Hacker News new | ask | show | jobs
by wilsonmitchell 1471 days ago
That's really interesting. Let me know if you'd want to talk to me or Michael sometime about it. With the models we run currently, you'd really have to have a GPU to run locally and get a lot of utility. I'm curious if you have some thoughts on how to run these large language models on edge devices.

I'm wilson@ our website (trying to avoid too much spam from bots).

1 comments

I sent y'all an email, but figured I'd re-post here for any curious hackers. I spent two years obsessed with autocomplete for mobile/edge use cases.

The first step is to get any functional offline model (1), then prune/project a large language model's representation until you can perform on-device inference (2). You can calculate variance, hit / miss statistics for a body of text and model proposals (3), which you can feed into a ranking model (4) for an extra layer of personalization or use to re-balance the Euclidean projection of your model's layers (4) to optimize for sparseness.

1) Locally store a Trie data structure, where keys are n-grams of user input

Surprisingly effective, considering most business communication uses a limited vocabulary. If your users are submitting less than 10,000 unique English words (skip words removed) per day, try this out.

One thing I really liked about the Trie approach is that corporate jargon appears in real-time, since the "model" is just a data retrieval algorithm. You don't need to modify a vocabulary and re-train/fine-tune a neural network to achieve personalization.

The downside is that you're limited to bi/tri-grams before performance degrades, although YMMV. Auto-completing bi/tri grams does feel tedious after a while.

2) Fine-tune and prune a large language model, then make it sparse

I noticed y'all offer some degree of personalization. Have you tried pruning or compressing your model after fine-tuning? The exact technique will depend on your base model's architecture but in general, try using a sparser representation.

Use accelerators designed to operate on sparse representations, for example TensorFlow XNNPack's sparse operations. XNNPack is a backend engine that opens up native hardware acceleration options in WebAssembly, so you can accelerate inference using the client's GPU (if available).

3) Collect permutation variance and hit/miss statistics

The exact technique/algorithm will depend on your model architecture, but for example matched averaging is a way to express the average number of neighborhood permutations with respect to the input dataset. In other words, the client sends statistics about predictions in Euclidean space, not your literal keystrokes.

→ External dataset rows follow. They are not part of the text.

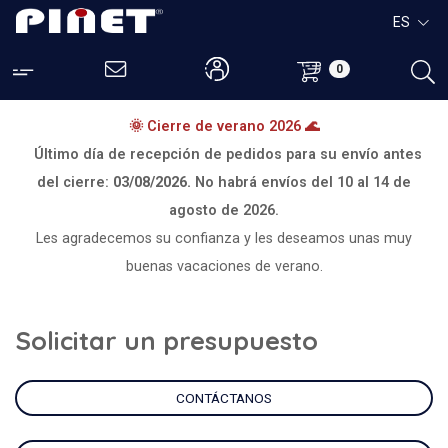
ES
0
🌞 Cierre de verano 2026 🌊
Último día de recepción de pedidos para su envío antes
del cierre:
03/08/2026.
No habrá envíos del
10 al 14 de
agosto de 2026.
Les agradecemos su confianza y les deseamos unas muy
buenas vacaciones de verano.
Solicitar un presupuesto
CONTÁCTANOS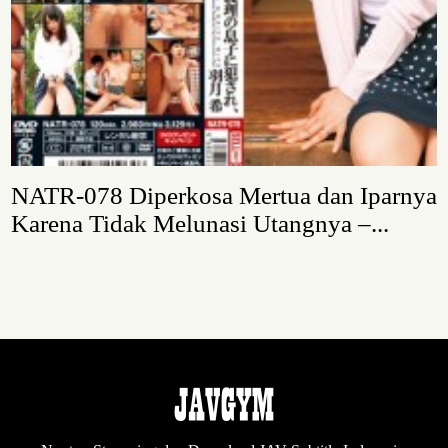
NATR-078 Diperkosa Mertua dan Iparnya
Karena Tidak Melunasi Utangnya –...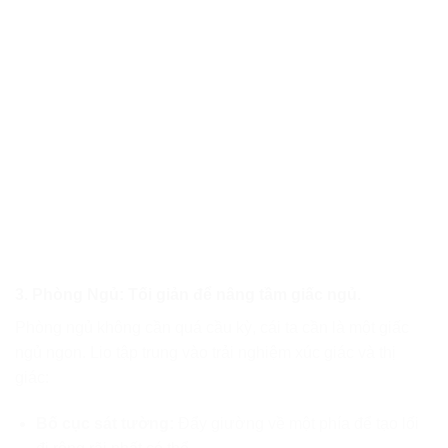
3. Phòng Ngủ: Tối giản để nâng tầm giấc ngủ.
Phòng ngủ không cần quá cầu kỳ, cái ta cần là một giấc
ngủ ngon. Lio tập trung vào trải nghiệm xúc giác và thị
giác:
Bố cục sát tường:
Đẩy giường về một phía để tạo lối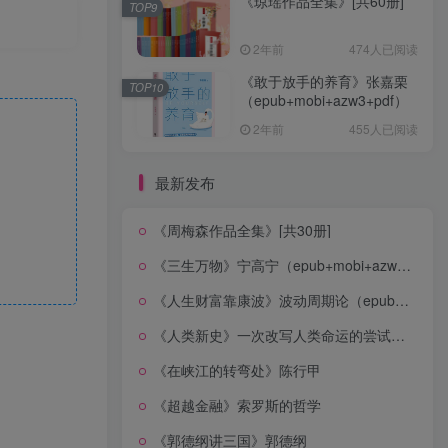
《琼瑶作品全集》[共60册]
TOP9
2年前
474人已阅读
《敢于放手的养育》张嘉栗
TOP10
（epub+mobi+azw3+pdf）
2年前
455人已阅读
最新发布
《周梅森作品全集》[共30册]
《三生万物》宁高宁（epub+mobi+azw3+pdf）
《人生财富靠康波》波动周期论（epub+mobi+azw3+pdf）
《人类新史》一次改写人类命运的尝试（epub+mobi+azw3+pdf）
《在峡江的转弯处》陈行甲
《超越金融》索罗斯的哲学
《郭德纲讲三国》郭德纲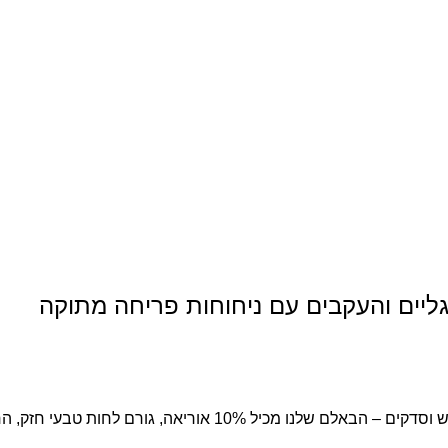
יים והעקבים עם ניחוחות פריחה מתוקה
עי חזק, החודר עמוק לתוך העור ומעניק לחות אינטנסיבית.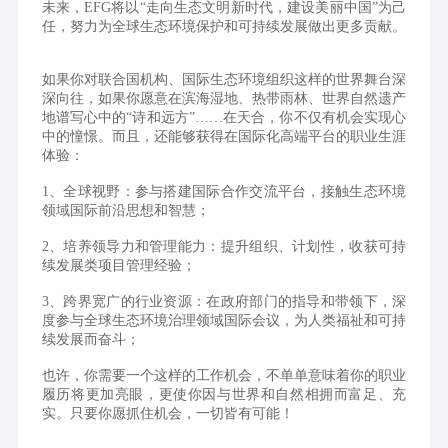
未来，EFG将以“走向生态文明新时代，建设美丽中国”为己
任，努力为全球生态环境保护和可持续发展做出更多贡献。
如果你对联合国机构、国际生态环境组织这样的世界舞台深
深向往，如果你愿意在滨海湿地、热带雨林、世界自然遗产
地谱写心中的“诗和远方”……在天合，你不仅有机会实现心
中的憧憬。而且，还能够获得在国际化高端平台的职业生涯
体验：
1、全球视野：参与搭建国际合作交流平台，接触生态环境
领域国际前沿思想和智慧；
2、培养领导力和管理能力：提升组织、计划性，收获可持
续发展类项目管理经验；
3、跨界宽广的行业资源：在政府部门的指导和带领下，深
度参与全球生态环境治理领域国际会议，为人类福祉和可持
续发展而奋斗；  
也许，你需要一个这样的工作机会，不单单意味着你的职业
履历将更加亮眼，更使你因与世界和自然相拥而富足、充
实。只要你愿抓住机会，一切皆有可能！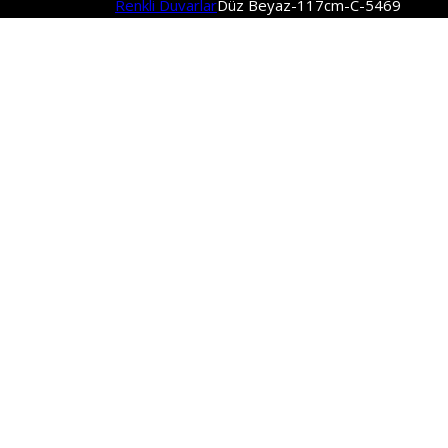
Renkli Duvarlar
Düz Beyaz-117cm-C-5469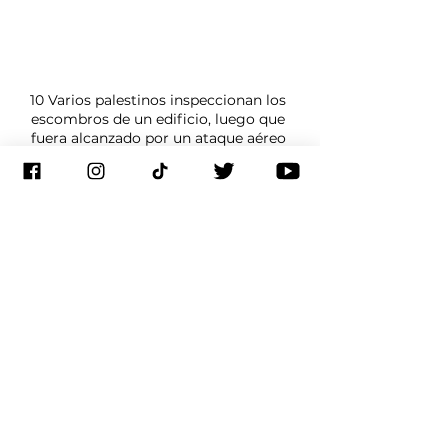
10 Varios palestinos inspeccionan los 
escombros de un edificio, luego que 
fuera alcanzado por un ataque aéreo 
israelí en la ciudad de Gaza. Se 
desconoce el número de víctimas.
Cadena aliada de noticias Voz de América.
Suscríbete a nuestro canal de
YouTube
 y activa las 
notificaciones, o bien, síguenos 
en las redes sociales: 
Facebook
, 
Twitter
, 
Instagram
, 
TikTok
, 
Threads
.
Israel
Palestina
Hamas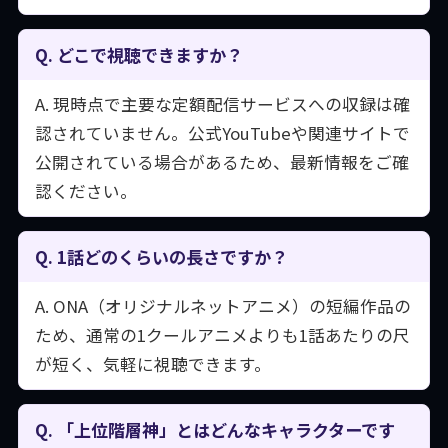
Q. どこで視聴できますか？
A. 現時点で主要な定額配信サービスへの収録は確
認されていません。公式YouTubeや関連サイトで
公開されている場合があるため、最新情報をご確
認ください。
Q. 1話どのくらいの長さですか？
A. ONA（オリジナルネットアニメ）の短編作品の
ため、通常の1クールアニメよりも1話あたりの尺
が短く、気軽に視聴できます。
Q. 「上位階層神」とはどんなキャラクターです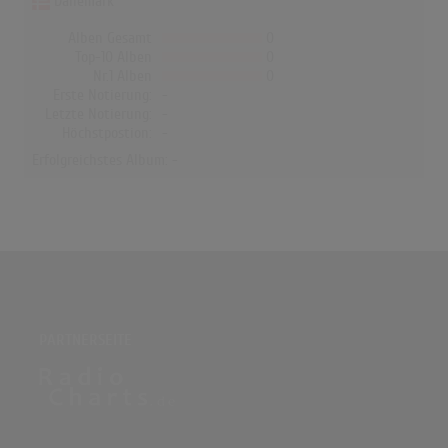
Dänemark
Alben Gesamt
0
Top-10 Alben
0
Nr.1 Alben
0
Erste Notierung:
-
Letzte Notierung:
-
Höchstpostion:
-
Erfolgreichstes Album: -
PARTNERSEITE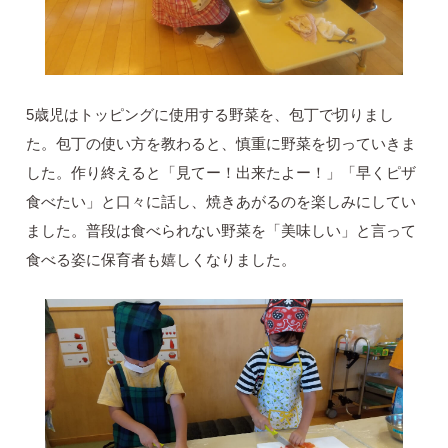
5歳児はトッピングに使用する野菜を、包丁で切りまし
た。包丁の使い方を教わると、慎重に野菜を切っていきま
した。作り終えると「見てー！出来たよー！」「早くピザ
食べたい」と口々に話し、焼きあがるのを楽しみにしてい
ました。普段は食べられない野菜を「美味しい」と言って
食べる姿に保育者も嬉しくなりました。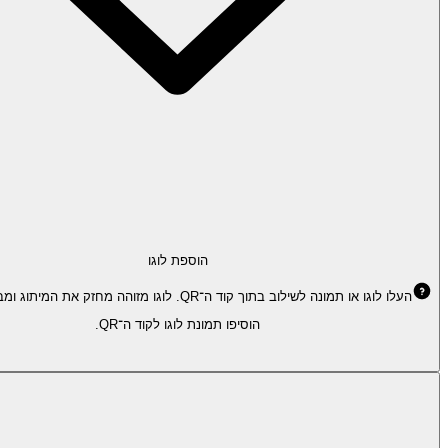
הוספת לוגו
העלו לוגו או תמונה לשילוב בתוך קוד ה־QR. לוגו מזוהה מחזק את המיתוג ומבליט את הקוד.
הוסיפו תמונת לוגו לקוד ה־QR.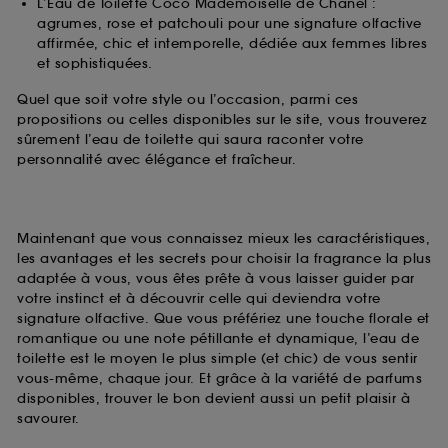
L’Eau de Toilette Coco Mademoiselle de Chanel :
agrumes, rose et patchouli pour une signature olfactive
affirmée, chic et intemporelle, dédiée aux femmes libres
et sophistiquées.
Quel que soit votre style ou l’occasion, parmi ces
propositions ou celles disponibles sur le site, vous trouverez
sûrement l’eau de toilette qui saura raconter votre
personnalité avec élégance et fraîcheur.
Maintenant que vous connaissez mieux les caractéristiques,
les avantages et les secrets pour choisir la fragrance la plus
adaptée à vous, vous êtes prête à vous laisser guider par
votre instinct et à découvrir celle qui deviendra votre
signature olfactive. Que vous préfériez une touche florale et
romantique ou une note pétillante et dynamique, l’eau de
toilette est le moyen le plus simple (et chic) de vous sentir
vous-même, chaque jour. Et grâce à la variété de parfums
disponibles, trouver le bon devient aussi un petit plaisir à
savourer.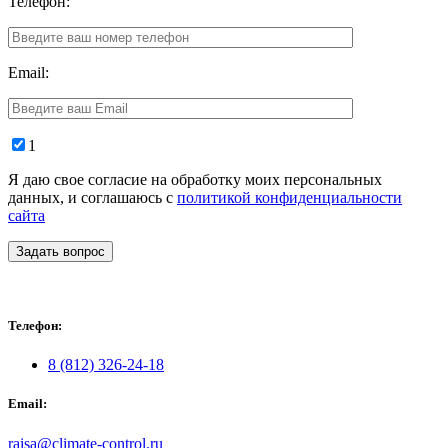
Телефон:
Email:
1
Я даю свое согласие на обработку моих персональных
данных, и соглашаюсь с
политикой конфиденциальности
сайта
Задать вопрос
Телефон:
8 (812) 326-24-18
Email:
raisa@climate-control.ru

4) Use matched averaging to adjust model cardinality or train an additional ranking model

The statistics collected by step 3 can be used to train a personalized ranking model, with the goal of re-ranking the proposals from step 2.

You can also use these statistics to introspect the "embedding space" of a language model, with the goal of identifying compression/pruning opportunities to improve the model's real-time performance. Reducing cardinality in the embedding projection has an outsize impact on inference speed, and you can usually drop most of the language model after observing the range of language used by the client.

You can also used matched averaging to compare hidden <-> hidden weights between many with Euclidean distance measurements (like cosine distance).

This is WAY more than I originally intended to write - but I hope this helps!

Thanks for the thoughts here. Will follow-up over email!